Active-Active
Active-Active: Two Regions Serving Traffic
Active-active means multiple regions serve production traffic at the same time. The main benefit is regional resilience and local user latency. The main cost is correctness complexity: when both regions accept traffic, you must define how state stays consistent.
Active-Active Variants
- Active-active reads, single-writer writes: easiest form; reads are local, writes route to a home region.
- Geo-partitioned active-active: each region owns a subset of data (tenant/user home region).
- Multi-writer active-active: any region can write any data; requires conflict resolution.
Core Challenge: Write Coordination
If two regions can write the same record, conflicts are inevitable.
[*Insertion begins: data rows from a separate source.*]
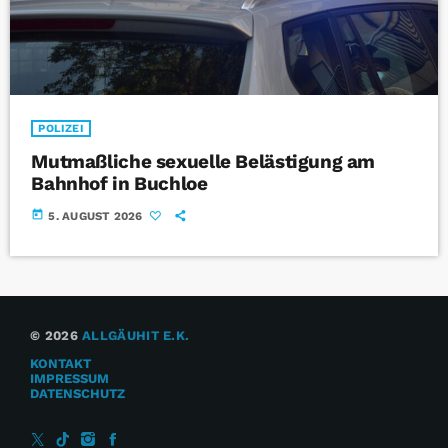
POLIZEI
Mutmaßliche sexuelle Belästigung am
Bahnhof in Buchloe
today
5. AUGUST 2026
© 2026
ALLGÄUHIT E.K.
KONTAKT
IMPRESSUM
DATENSCHUTZ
If your domain cannot tolerate conflict semantics (like last-write-wins), avoid multi-writer for that dataset. A production rule: if you cannot explain conflicts to users, do not accept multi-writer writes for that flow.
Operational Challenge: Partial Partition
Active-active failures are often partial. One region may be healthy, but cross-region replication or routing is degraded. Without clear ownership and timeouts, traffic can bounce between regions, creating tail-latency spikes and inconsistent reads.
Make Locality the Default
Active-active succeeds when most requests are served fully within one region. The more cross-region calls you have on the hot path, the less benefit you get and the more p99 suffers.
Production Checklist
- Define ownership: single-writer, geo-owned, or multi-writer per dataset.
- Define read-after-write behavior per endpoint.
- Instrument replication lag and conflict rates (if applicable).
- Practice regional isolation: can one region run without the other?
Production-First Takeaway
Active-active is not “turn on multi-region.” It is a strict locality and ownership discipline. Start with active-active reads + single-writer writes, then evolve only if the product truly requires multi-writer behavior.